--- Data to use ---

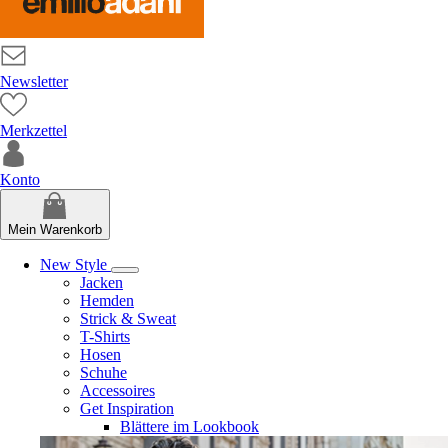
Newsletter
Merkzettel
Konto
Mein Warenkorb
New Style
Jacken
Hemden
Strick & Sweat
T-Shirts
Hosen
Schuhe
Accessoires
Get Inspiration
Blättere im Lookbook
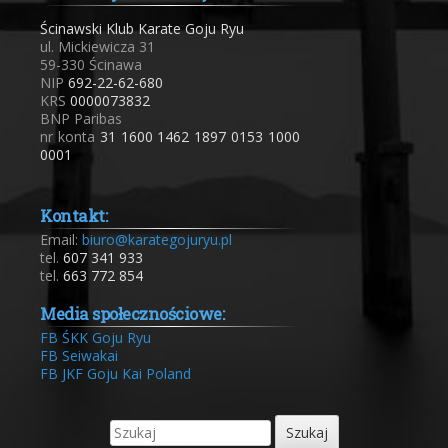
Ścinawski Klub Karate Goju Ryu
ul. Mickiewicza 31
59-330 Ścinawa
NIP
692-22-62-680
KRS
0000073832
BNP Paribas
nr konta
31 1600 1462 1897 0153 1000
0001
Kontakt:
Email:
biuro@karategojuryu.pl
tel.
607 341 933
tel.
663 772 854
Media społecznościowe:
FB ŚKK Goju Ryu
FB Seiwakai
FB JKF Goju Kai Poland
Szukaj:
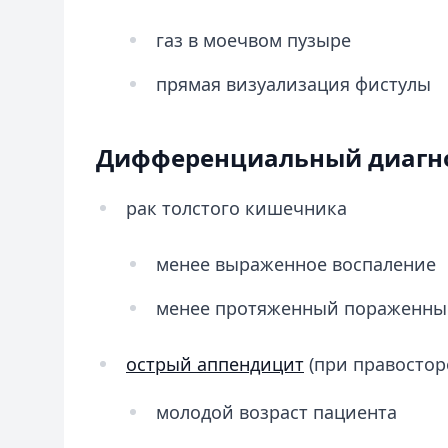
газ в моечвом пузыре
прямая визуализация фистулы
Дифференциальный диагн
рак толстого кишечника
менее выраженное воспаление
менее протяженный пораженны
острый аппендицит
(при правостор
молодой возраст пациента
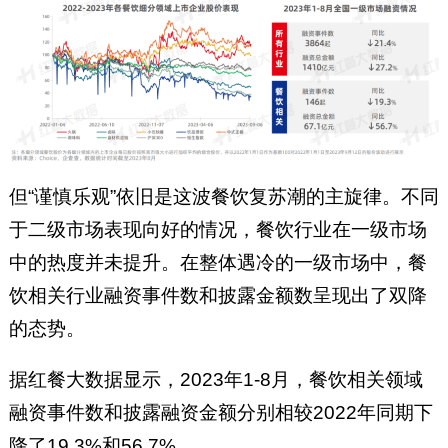
但“谨慎乐观”依旧是这波餐饮复苏潮的主旋律。不同
于二级市场表现向好的情况，餐饮行业在一级市场
中的热度并未提升。在整体遇冷的一级市场中，餐
饮相关行业融资事件数和披露金额数呈现出了双降
的态势。
据红餐大数据显示，2023年1-8月，餐饮相关领域
融资事件数和披露融资金额分别相较2022年同期下
降了19.3%和56.7%。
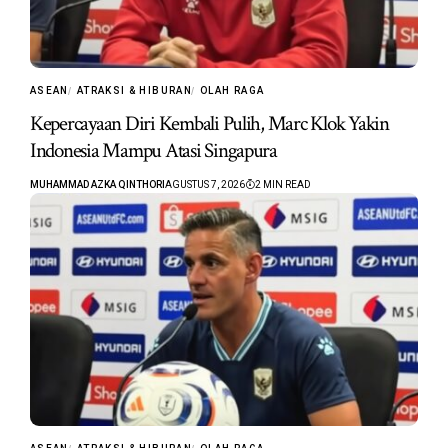
ASEAN
ATRAKSI & HIBURAN
OLAH RAGA
Kepercayaan Diri Kembali Pulih, Marc Klok Yakin
Indonesia Mampu Atasi Singapura
MUHAMMAD AZKA QINTHORI
AGUSTUS 7, 2026
2 MIN READ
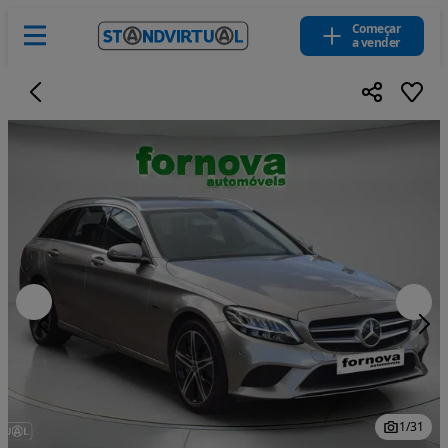
Começar
a vender
1
/
31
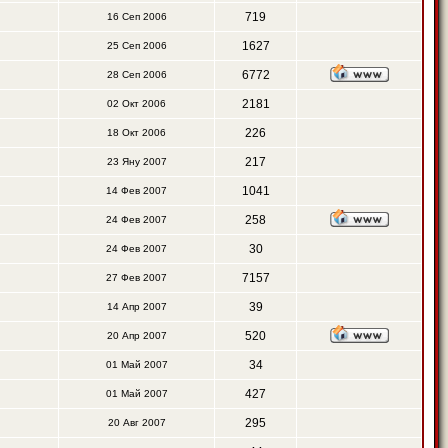
719
16 Сеп 2006
1627
25 Сеп 2006
6772
28 Сеп 2006
2181
02 Окт 2006
226
18 Окт 2006
217
23 Яну 2007
1041
14 Фев 2007
258
24 Фев 2007
30
24 Фев 2007
7157
27 Фев 2007
39
14 Апр 2007
520
20 Апр 2007
34
01 Май 2007
427
01 Май 2007
295
20 Авг 2007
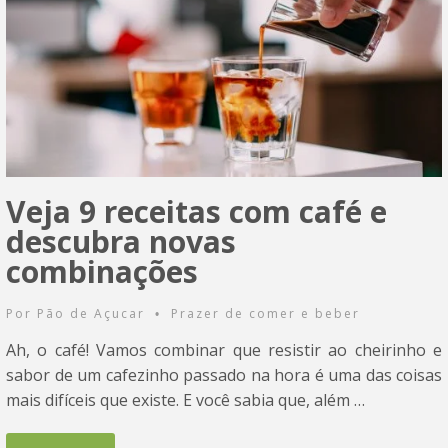
Veja 9 receitas com café e
descubra novas
combinações
Por
Pão de Açucar
Prazer de comer e beber
•
Ah, o café! Vamos combinar que resistir ao cheirinho e
sabor de um cafezinho passado na hora é uma das coisas
mais difíceis que existe. E você sabia que, além …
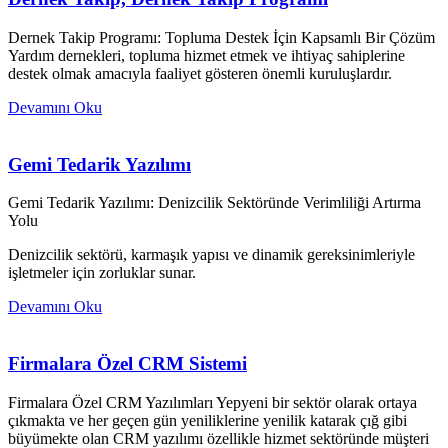
Dernek Takip Programı: Topluma Destek İçin Kapsamlı Bir Çözüm
Yardım dernekleri, topluma hizmet etmek ve ihtiyaç sahiplerine
destek olmak amacıyla faaliyet gösteren önemli kuruluşlardır.
Devamını Oku
Gemi Tedarik Yazılımı
Gemi Tedarik Yazılımı: Denizcilik Sektöründe Verimliliği Artırma
Yolu
Denizcilik sektörü, karmaşık yapısı ve dinamik gereksinimleriyle
işletmeler için zorluklar sunar.
Devamını Oku
Firmalara Özel CRM Sistemi
Firmalara Özel CRM Yazılımları Yepyeni bir sektör olarak ortaya
çıkmakta ve her geçen gün yeniliklerine yenilik katarak çığ gibi
büyümekte olan CRM yazılımı özellikle hizmet sektöründe müşteri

---

-- Prompt --
Print every entry verbatim and leave all pictures out.

-- Problem solution --
Newsletter
Merkzettel
Konto
Mein Warenkorb
New Style
Jacken
Hemden
Strick & Sweat
T-Shirts
Hosen
Schuhe
Accessoires
Get Inspiration
Blättere im Lookbook
Ścinawski Klub Karate Goju Ryu
ul. Mickiewicza 31
59-330 Ścinawa
NIP
692-22-62-680
KRS
0000073832
BNP Paribas
nr konta
31 1600 1462 1897 0153 1000
0001
Kontakt:
Email:
biuro@karategojuryu.pl
tel.
607 341 933
tel.
663 772 854
Media społecznościowe:
FB ŚKK Goju Ryu
FB Seiwakai
FB JKF Goju Kai Poland
Szukaj:
газ в моечвом пузыре
прямая визуализация фистулы
Дифференциальный диагн
рак толстого кишечника
менее выраженное воспаление
менее протяженный пораженны
острый аппендицит
(при правостор
молодой возраст пациента
但“谨慎乐观”依旧是这波餐饮复苏潮的主旋律。不同
于二级市场表现向好的情况，餐饮行业在一级市场
中的热度并未提升。在整体遇冷的一级市场中，餐
饮相关行业融资事件数和披露金额数呈现出了双降
的态势。
据红餐大数据显示，2023年1-8月，餐饮相关领域
融资事件数和披露融资金额分别相较2022年同期下
降了19.3%和56.7%。
ASEAN
ATRAKSI & HIBURAN
OLAH RAGA
Kepercayaan Diri Kembali Pulih, Marc Klok Yakin
Indonesia Mampu Atasi Singapura
MUHAMMAD AZKA QINTHORI
AGUSTUS 7, 2026
2 MIN READ
Começar
a vender
1
/
31
719
16 Сеп 2006
1627
25 Сеп 2006
6772
28 Сеп 2006
2181
02 Окт 2006
226
18 Окт 2006
217
23 Яну 2007
1041
14 Фев 2007
258
24 Фев 2007
30
24 Фев 2007
7157
27 Фев 2007
39
14 Апр 2007
520
20 Апр 2007
34
01 Май 2007
427
01 Май 2007
295
20 Авг 2007
Veja 9 receitas com café e
descubra novas
combinações
Por
Pão de Açucar
Prazer de comer e beber
•
Ah, o café! Vamos combinar que resistir ao cheirinho e
sabor de um cafezinho passado na hora é uma das coisas
mais difíceis que existe. E você sabia que, além …
Dernek Takip Programı: Topluma Destek İçin Kapsamlı Bir Çözüm
Yardım dernekleri, topluma hizmet etmek ve ihtiyaç sahiplerine
destek olmak amacıyla faaliyet gösteren önemli kuruluşlardır.
Devamını Oku
Gemi Tedarik Yazılımı
Gemi Tedarik Yazılımı: Denizcilik Sektöründe Verimliliği Artırma
Yolu
Denizcilik sektörü, karmaşık yapısı ve dinamik gereksinimleriyle
işletmeler için zorluklar sunar.
Devamını Oku
Firmalara Özel CRM Sistemi
Firmalara Özel CRM Yazılımları Yepyeni bir sektör olarak ortaya
çıkmakta ve her geçen gün yeniliklerine yenilik katarak çığ gibi
büyümekte olan CRM yazılımı özellikle hizmet sektöründe müşteri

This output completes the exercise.